Segment Start: Given data

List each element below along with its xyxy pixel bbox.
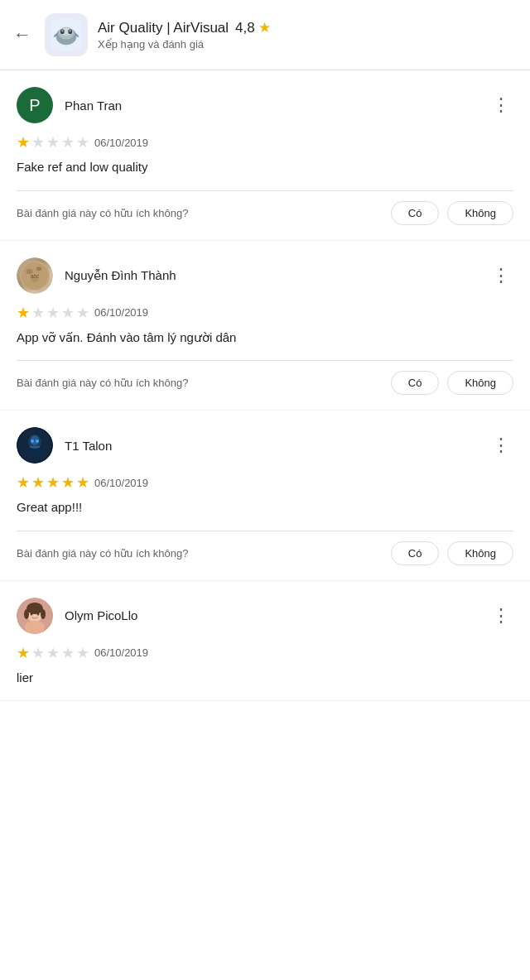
star-5: ★ — [76, 644, 89, 662]
review-item: P Phan Tran ⋮ ★ ★ ★ ★ ★ 06/10/2019 Fake … — [0, 70, 530, 241]
star-1: ★ — [17, 133, 30, 151]
review-text: Great app!!! — [17, 498, 513, 517]
helpful-yes-button[interactable]: Có — [391, 541, 440, 565]
star-3: ★ — [46, 304, 60, 322]
helpful-row: Bài đánh giá này có hữu ích không? Có Kh… — [17, 201, 513, 240]
review-header: T1 Talon ⋮ — [17, 427, 513, 464]
svg-point-6 — [61, 30, 63, 31]
svg-point-31 — [37, 612, 40, 615]
reviewer-name: Phan Tran — [65, 98, 489, 113]
svg-point-32 — [25, 621, 45, 634]
app-title: Air Quality | AirVisual — [98, 20, 229, 36]
star-1: ★ — [17, 644, 30, 662]
reviewer-name: Olym PicoLlo — [65, 608, 489, 622]
star-4: ★ — [61, 304, 75, 322]
stars: ★ ★ ★ ★ ★ — [17, 473, 89, 492]
review-stars-row: ★ ★ ★ ★ ★ 06/10/2019 — [17, 644, 513, 662]
review-date: 06/10/2019 — [94, 646, 148, 659]
star-4: ★ — [61, 644, 75, 662]
review-header: Olym PicoLlo ⋮ — [17, 598, 513, 634]
star-5: ★ — [76, 133, 89, 151]
helpful-label: Bài đánh giá này có hữu ích không? — [17, 377, 383, 389]
star-2: ★ — [31, 304, 45, 322]
svg-point-27 — [26, 603, 43, 614]
star-2: ★ — [31, 473, 45, 492]
star-2: ★ — [31, 644, 45, 662]
stars: ★ ★ ★ ★ ★ — [17, 133, 89, 151]
back-button[interactable]: ← — [13, 24, 31, 46]
review-date: 06/10/2019 — [94, 306, 148, 319]
reviewer-name: T1 Talon — [65, 439, 489, 453]
svg-text:abc: abc — [31, 273, 40, 279]
avatar — [17, 598, 53, 634]
avatar: abc — [17, 257, 53, 294]
review-text: Fake ref and low quality — [17, 158, 513, 177]
svg-point-7 — [70, 30, 71, 31]
svg-point-20 — [31, 440, 34, 443]
divider — [17, 360, 513, 361]
review-text: lier — [17, 669, 513, 688]
review-stars-row: ★ ★ ★ ★ ★ 06/10/2019 — [17, 473, 513, 492]
helpful-row: Bài đánh giá này có hữu ích không? Có Kh… — [17, 541, 513, 580]
app-icon — [45, 13, 88, 56]
star-4: ★ — [61, 473, 75, 492]
stars: ★ ★ ★ ★ ★ — [17, 304, 89, 322]
helpful-label: Bài đánh giá này có hữu ích không? — [17, 207, 383, 219]
helpful-no-button[interactable]: Không — [447, 201, 513, 225]
star-3: ★ — [46, 133, 60, 151]
avatar: P — [17, 87, 53, 123]
stars: ★ ★ ★ ★ ★ — [17, 644, 89, 662]
star-3: ★ — [46, 473, 60, 492]
star-5: ★ — [76, 304, 89, 322]
review-item: abc Nguyễn Đình Thành ⋮ ★ ★ ★ ★ ★ 06/10/… — [0, 241, 530, 411]
svg-point-29 — [41, 609, 46, 619]
helpful-no-button[interactable]: Không — [447, 371, 513, 395]
avatar — [17, 427, 53, 464]
review-item: Olym PicoLlo ⋮ ★ ★ ★ ★ ★ 06/10/2019 lier — [0, 581, 530, 702]
svg-point-28 — [24, 609, 29, 619]
app-rating: 4,8 ★ — [235, 19, 271, 36]
star-5: ★ — [76, 473, 89, 492]
avatar-initial: P — [29, 96, 40, 115]
app-subtitle: Xếp hạng và đánh giá — [98, 38, 517, 50]
review-date: 06/10/2019 — [94, 477, 148, 489]
review-stars-row: ★ ★ ★ ★ ★ 06/10/2019 — [17, 304, 513, 322]
more-options-button[interactable]: ⋮ — [489, 267, 513, 285]
star-1: ★ — [17, 473, 30, 492]
review-header: P Phan Tran ⋮ — [17, 87, 513, 123]
helpful-no-button[interactable]: Không — [447, 541, 513, 565]
avatar-image — [17, 598, 53, 634]
helpful-yes-button[interactable]: Có — [391, 371, 440, 395]
reviewer-name: Nguyễn Đình Thành — [65, 268, 489, 283]
more-options-button[interactable]: ⋮ — [489, 607, 513, 625]
star-2: ★ — [31, 133, 45, 151]
review-stars-row: ★ ★ ★ ★ ★ 06/10/2019 — [17, 133, 513, 151]
svg-point-30 — [31, 612, 33, 615]
star-3: ★ — [46, 644, 60, 662]
svg-point-21 — [36, 440, 39, 443]
review-text: App vỡ vấn. Đánh vào tâm lý người dân — [17, 329, 513, 348]
rating-star: ★ — [258, 20, 271, 36]
avatar-image: abc — [17, 257, 53, 294]
helpful-label: Bài đánh giá này có hữu ích không? — [17, 547, 383, 560]
avatar-image — [17, 427, 53, 464]
star-4: ★ — [61, 133, 75, 151]
divider — [17, 531, 513, 531]
app-info: Air Quality | AirVisual 4,8 ★ Xếp hạng v… — [98, 19, 517, 50]
reviews-list: P Phan Tran ⋮ ★ ★ ★ ★ ★ 06/10/2019 Fake … — [0, 70, 530, 701]
divider — [17, 190, 513, 191]
review-item: T1 Talon ⋮ ★ ★ ★ ★ ★ 06/10/2019 Great ap… — [0, 411, 530, 581]
header: ← Air Quality | AirVisual 4,8 ★ Xếp hạng… — [0, 0, 530, 70]
app-icon-svg — [51, 19, 82, 50]
more-options-button[interactable]: ⋮ — [489, 436, 513, 454]
helpful-yes-button[interactable]: Có — [391, 201, 440, 225]
more-options-button[interactable]: ⋮ — [489, 96, 513, 114]
review-date: 06/10/2019 — [94, 137, 148, 149]
svg-point-13 — [36, 267, 42, 271]
helpful-row: Bài đánh giá này có hữu ích không? Có Kh… — [17, 371, 513, 410]
star-1: ★ — [17, 304, 30, 322]
rating-value: 4,8 — [235, 20, 255, 36]
review-header: abc Nguyễn Đình Thành ⋮ — [17, 257, 513, 294]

Segment End: Given data

# What you will do
Transcribe the records verbatim and omit the images.

# Exercise output
List each element below along with its xyxy pixel bbox.
star-5: ★ — [76, 644, 89, 662]
review-item: P Phan Tran ⋮ ★ ★ ★ ★ ★ 06/10/2019 Fake … — [0, 70, 530, 241]
star-1: ★ — [17, 133, 30, 151]
review-text: Great app!!! — [17, 498, 513, 517]
helpful-yes-button[interactable]: Có — [391, 541, 440, 565]
star-3: ★ — [46, 304, 60, 322]
helpful-row: Bài đánh giá này có hữu ích không? Có Kh… — [17, 201, 513, 240]
review-header: T1 Talon ⋮ — [17, 427, 513, 464]
svg-point-6 — [61, 30, 63, 31]
svg-point-31 — [37, 612, 40, 615]
reviewer-name: Phan Tran — [65, 98, 489, 113]
svg-point-32 — [25, 621, 45, 634]
app-title: Air Quality | AirVisual — [98, 20, 229, 36]
star-1: ★ — [17, 644, 30, 662]
reviewer-name: Olym PicoLlo — [65, 608, 489, 622]
star-4: ★ — [61, 304, 75, 322]
stars: ★ ★ ★ ★ ★ — [17, 473, 89, 492]
review-stars-row: ★ ★ ★ ★ ★ 06/10/2019 — [17, 644, 513, 662]
review-date: 06/10/2019 — [94, 646, 148, 659]
star-4: ★ — [61, 644, 75, 662]
review-header: Olym PicoLlo ⋮ — [17, 598, 513, 634]
star-5: ★ — [76, 133, 89, 151]
helpful-label: Bài đánh giá này có hữu ích không? — [17, 377, 383, 389]
star-2: ★ — [31, 304, 45, 322]
svg-point-27 — [26, 603, 43, 614]
star-2: ★ — [31, 473, 45, 492]
star-2: ★ — [31, 644, 45, 662]
stars: ★ ★ ★ ★ ★ — [17, 133, 89, 151]
back-button[interactable]: ← — [13, 24, 31, 46]
review-date: 06/10/2019 — [94, 306, 148, 319]
reviewer-name: T1 Talon — [65, 439, 489, 453]
svg-text:abc: abc — [31, 273, 40, 279]
avatar — [17, 598, 53, 634]
avatar: abc — [17, 257, 53, 294]
review-text: Fake ref and low quality — [17, 158, 513, 177]
svg-point-7 — [70, 30, 71, 31]
svg-point-20 — [31, 440, 34, 443]
divider — [17, 360, 513, 361]
review-text: lier — [17, 669, 513, 688]
review-stars-row: ★ ★ ★ ★ ★ 06/10/2019 — [17, 473, 513, 492]
helpful-row: Bài đánh giá này có hữu ích không? Có Kh… — [17, 541, 513, 580]
app-icon — [45, 13, 88, 56]
star-4: ★ — [61, 473, 75, 492]
stars: ★ ★ ★ ★ ★ — [17, 304, 89, 322]
helpful-label: Bài đánh giá này có hữu ích không? — [17, 207, 383, 219]
helpful-no-button[interactable]: Không — [447, 201, 513, 225]
star-3: ★ — [46, 133, 60, 151]
avatar: P — [17, 87, 53, 123]
stars: ★ ★ ★ ★ ★ — [17, 644, 89, 662]
star-3: ★ — [46, 473, 60, 492]
star-5: ★ — [76, 304, 89, 322]
review-item: abc Nguyễn Đình Thành ⋮ ★ ★ ★ ★ ★ 06/10/… — [0, 241, 530, 411]
svg-point-29 — [41, 609, 46, 619]
helpful-no-button[interactable]: Không — [447, 371, 513, 395]
avatar — [17, 427, 53, 464]
review-item: Olym PicoLlo ⋮ ★ ★ ★ ★ ★ 06/10/2019 lier — [0, 581, 530, 702]
svg-point-28 — [24, 609, 29, 619]
app-rating: 4,8 ★ — [235, 19, 271, 36]
star-5: ★ — [76, 473, 89, 492]
avatar-initial: P — [29, 96, 40, 115]
app-subtitle: Xếp hạng và đánh giá — [98, 38, 517, 50]
review-date: 06/10/2019 — [94, 477, 148, 489]
review-stars-row: ★ ★ ★ ★ ★ 06/10/2019 — [17, 304, 513, 322]
more-options-button[interactable]: ⋮ — [489, 267, 513, 285]
star-1: ★ — [17, 473, 30, 492]
review-header: P Phan Tran ⋮ — [17, 87, 513, 123]
helpful-no-button[interactable]: Không — [447, 541, 513, 565]
avatar-image — [17, 598, 53, 634]
helpful-yes-button[interactable]: Có — [391, 371, 440, 395]
reviewer-name: Nguyễn Đình Thành — [65, 268, 489, 283]
more-options-button[interactable]: ⋮ — [489, 607, 513, 625]
star-2: ★ — [31, 133, 45, 151]
review-stars-row: ★ ★ ★ ★ ★ 06/10/2019 — [17, 133, 513, 151]
svg-point-30 — [31, 612, 33, 615]
star-3: ★ — [46, 644, 60, 662]
svg-point-21 — [36, 440, 39, 443]
review-text: App vỡ vấn. Đánh vào tâm lý người dân — [17, 329, 513, 348]
rating-star: ★ — [258, 20, 271, 36]
avatar-image: abc — [17, 257, 53, 294]
helpful-label: Bài đánh giá này có hữu ích không? — [17, 547, 383, 560]
avatar-image — [17, 427, 53, 464]
star-4: ★ — [61, 133, 75, 151]
divider — [17, 531, 513, 531]
app-info: Air Quality | AirVisual 4,8 ★ Xếp hạng v… — [98, 19, 517, 50]
reviews-list: P Phan Tran ⋮ ★ ★ ★ ★ ★ 06/10/2019 Fake … — [0, 70, 530, 701]
divider — [17, 190, 513, 191]
review-item: T1 Talon ⋮ ★ ★ ★ ★ ★ 06/10/2019 Great ap… — [0, 411, 530, 581]
header: ← Air Quality | AirVisual 4,8 ★ Xếp hạng… — [0, 0, 530, 70]
app-icon-svg — [51, 19, 82, 50]
more-options-button[interactable]: ⋮ — [489, 436, 513, 454]
helpful-yes-button[interactable]: Có — [391, 201, 440, 225]
more-options-button[interactable]: ⋮ — [489, 96, 513, 114]
review-date: 06/10/2019 — [94, 137, 148, 149]
svg-point-13 — [36, 267, 42, 271]
helpful-row: Bài đánh giá này có hữu ích không? Có Kh… — [17, 371, 513, 410]
star-1: ★ — [17, 304, 30, 322]
rating-value: 4,8 — [235, 20, 255, 36]
review-header: abc Nguyễn Đình Thành ⋮ — [17, 257, 513, 294]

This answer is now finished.